*What you will do:* Give back exactly the stretch of data below from the line holding "For every named target in this 722×2339" through the line holding "[Open mobile menu] (23, 70)", both ends included, and leave the remaining lines out.

*Data excerpts:*
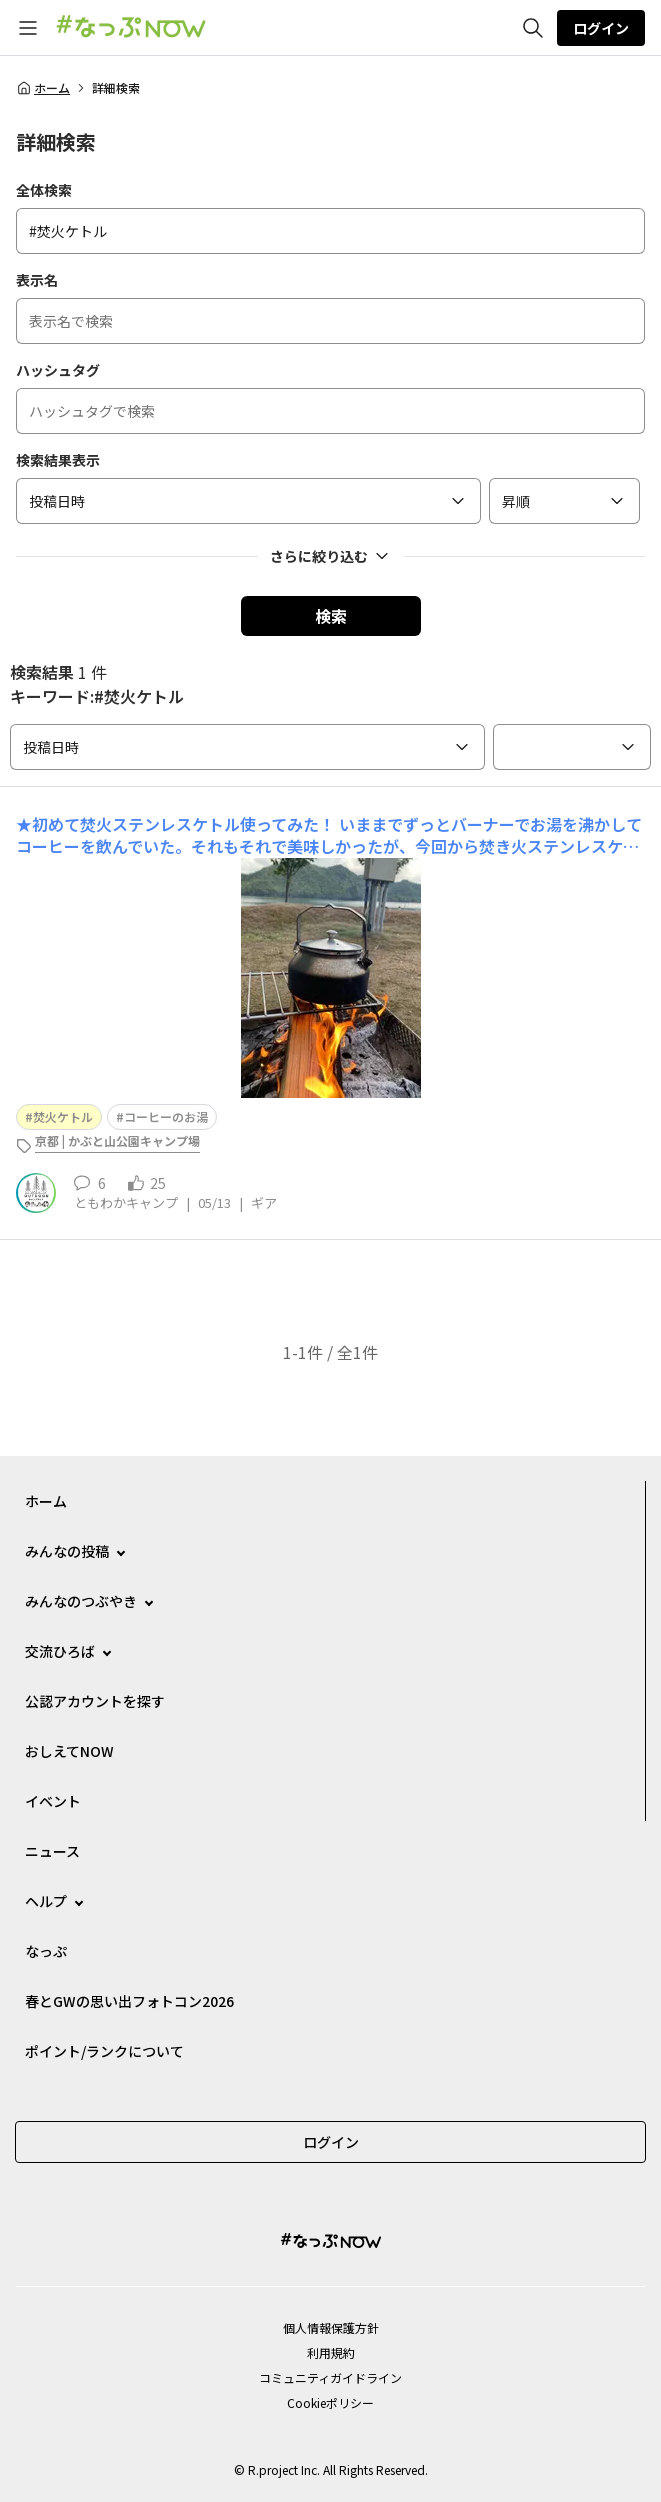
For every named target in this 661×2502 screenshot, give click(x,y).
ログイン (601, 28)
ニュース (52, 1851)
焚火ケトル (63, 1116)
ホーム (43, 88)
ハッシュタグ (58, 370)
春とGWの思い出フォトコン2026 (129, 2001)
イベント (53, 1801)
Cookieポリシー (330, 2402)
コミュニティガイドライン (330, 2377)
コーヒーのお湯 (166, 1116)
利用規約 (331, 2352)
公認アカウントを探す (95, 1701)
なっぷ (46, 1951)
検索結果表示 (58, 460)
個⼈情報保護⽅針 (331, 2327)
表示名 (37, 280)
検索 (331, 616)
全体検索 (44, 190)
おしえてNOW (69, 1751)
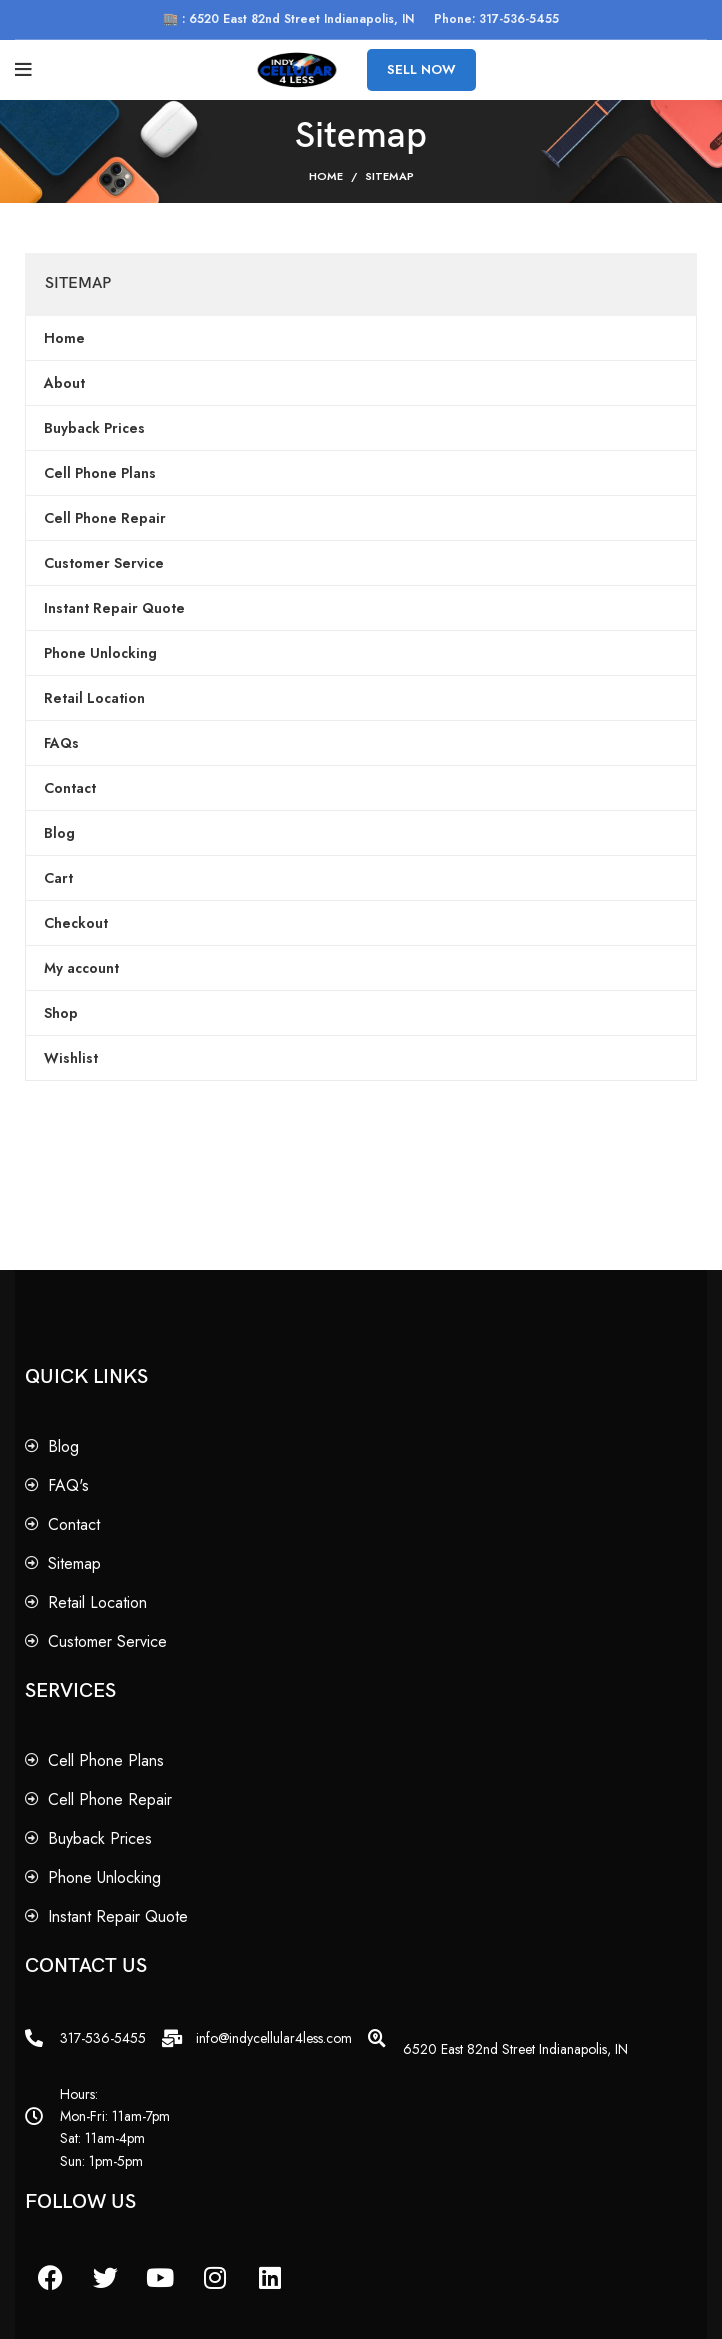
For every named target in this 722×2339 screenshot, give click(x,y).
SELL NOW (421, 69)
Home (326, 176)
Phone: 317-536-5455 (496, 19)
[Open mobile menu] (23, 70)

* * *

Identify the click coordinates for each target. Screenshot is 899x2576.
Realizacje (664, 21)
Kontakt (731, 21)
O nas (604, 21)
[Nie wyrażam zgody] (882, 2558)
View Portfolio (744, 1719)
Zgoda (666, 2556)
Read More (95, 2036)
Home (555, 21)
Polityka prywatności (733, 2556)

...

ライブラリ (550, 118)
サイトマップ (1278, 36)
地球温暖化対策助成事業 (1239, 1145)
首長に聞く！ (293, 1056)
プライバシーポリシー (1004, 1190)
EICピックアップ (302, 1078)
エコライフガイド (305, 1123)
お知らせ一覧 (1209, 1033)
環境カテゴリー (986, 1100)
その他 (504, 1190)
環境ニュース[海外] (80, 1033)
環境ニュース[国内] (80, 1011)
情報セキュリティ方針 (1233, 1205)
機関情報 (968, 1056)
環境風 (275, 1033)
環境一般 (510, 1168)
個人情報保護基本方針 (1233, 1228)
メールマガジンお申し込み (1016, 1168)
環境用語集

*Task response:*
For every named target in this 722×2339 screenshot, give click(x,y).
SELL NOW (421, 69)
Home (326, 176)
Phone: 317-536-5455 (496, 19)
[Open mobile menu] (23, 70)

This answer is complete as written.